Thread dump (parts):

"[main]-pipeline-manager" #57 daemon prio=5 os_prio=0 cpu=87233.16ms elapsed=633608.22s tid=0x00007fb70819a800 nid=0xe6e0 in Object.wait()  [0x00007fb7704d2000]
   java.lang.Thread.State: TIMED_WAITING (on object monitor)
	at java.lang.Object.wait(java.base@11.0.10/Native Method)
	- waiting on <no object reference available>
	at java.lang.Thread.join(java.base@11.0.10/Thread.java:1313)
	- waiting to re-lock in wait() <0x00000006b4711bc8> (a java.lang.Thread)
	at org.jruby.internal.runtime.NativeThread.join(NativeThread.java:75)
	at org.jruby.RubyThread.join(RubyThread.java:1134)
	at java.lang.invoke.LambdaForm$DMH/0x0000000800783040.invokeVirtual(java.base@11.0.10/LambdaForm$DMH)
	at java.lang.invoke.LambdaForm$MH/0x000000080107c440.invoke(java.base@11.0.10/LambdaForm$MH)
	at java.lang.invoke.LambdaForm$MH/0x0000000800786840.reinvoke(java.base@11.0.10/LambdaForm$MH)
	at java.lang.invoke.LambdaForm$MH/0x0000000800786c40.guard(java.base@11.0.10/LambdaForm$MH)
	at java.lang.invoke.LambdaForm$MH/0x0000000800786840.reinvoke(java.base@11.0.10/LambdaForm$MH)

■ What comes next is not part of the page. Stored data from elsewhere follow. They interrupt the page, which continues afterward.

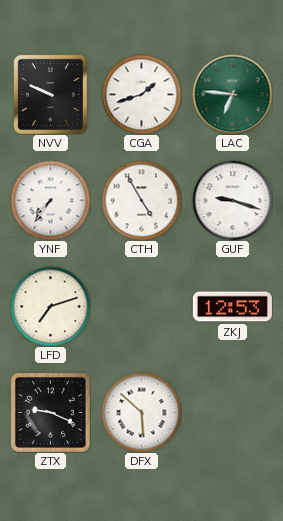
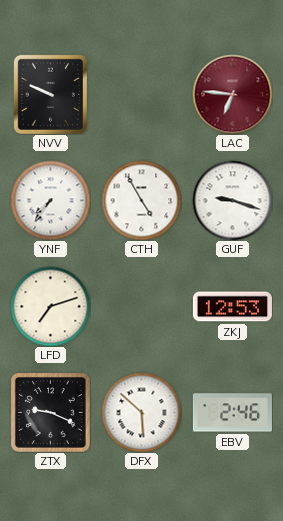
CGA: 1:42 -> none
LAC dial: green -> burgundy
EBV: none -> 2:46
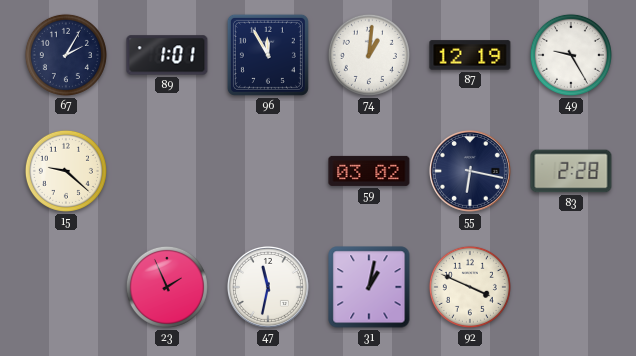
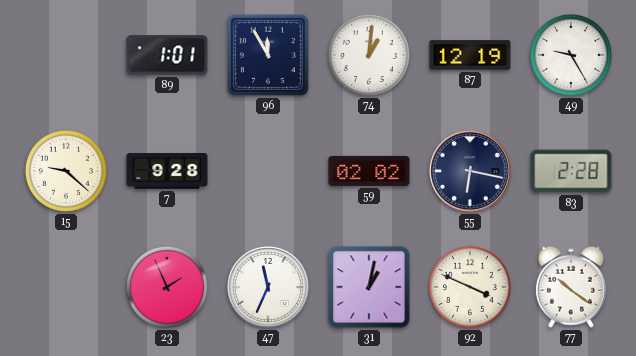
67: 2:05 -> none
7: none -> 9:28
59: 03:02 -> 02:02
47: 11:32 -> 11:34
77: none -> 10:21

	at java.lang.invoke.LambdaForm$MH/0x0000000800786c40.guard(java.base@11.0.10/LambdaForm$MH)
	at java.lang.invoke.Invokers$Holder.linkToCallSite(java.base@11.0.10/Invokers$Holder)

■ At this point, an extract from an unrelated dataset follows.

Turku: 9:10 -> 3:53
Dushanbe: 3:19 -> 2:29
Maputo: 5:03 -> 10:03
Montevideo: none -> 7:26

	at usr.share.logstash.vendor.bundle.jruby.$2_dot_5_dot_0.gems.logstash_minus_codec_minus_multiline_minus_3_dot_0_dot_10.lib.logstash.codecs.identity_map_codec.RUBY$method$stop$0(/usr/share/logstash/vendor/bundle/jruby/2.5.0/gems/logstash-codec-multiline-3.0.10/lib/logstash/codecs/identity_map_codec.rb:71)
	at java.lang.invoke.DirectMethodHandle$Holder.invokeStatic(java.base@11.0.10/DirectMethodHandle$Holder)
	at java.lang.invoke.LambdaForm$MH/0x00000008007cd840.invoke(java.base@11.0.10/LambdaForm$MH)
	at java.lang.invoke.LambdaForm$MH/0x0000000800786840.reinvoke(java.base@11.0.10/LambdaForm$MH)
	at java.lang.invoke.LambdaForm$MH/0x0000000800786c40.guard(java.base@11.0.10/LambdaForm$MH)
	at java.lang.invoke.LambdaForm$MH/0x0000000800786840.reinvoke(java.base@11.0.10/LambdaForm$MH)
	at java.lang.invoke.LambdaForm$MH/0x0000000800786c40.guard(java.base@11.0.10/LambdaForm$MH)
	at java.lang.invoke.Invokers$Holder.linkToCallSite(java.base@11.0.10/Invokers$Holder)
	at usr.share.logstash.vendor.bundle.jruby.$2_dot_5_dot_0.gems.logstash_minus_codec_minus_multiline_minus_3_dot_0_dot_10.lib.logstash.codecs.identity_map_codec.RUBY$method$close$0(/usr/share/logstash/vendor/bundle/jruby/2.5.0/gems/logstash-codec-multiline-3.0.10/lib/logstash/codecs/identity_map_codec.rb:204)
	at java.lang.invoke.DirectMethodHandle$Holder.invokeStatic(java.base@11.0.10/DirectMethodHandle$Holder)
	at java.lang.invoke.LambdaForm$MH/0x00000008007cd840.invoke(java.base@11.0.10/LambdaForm$MH)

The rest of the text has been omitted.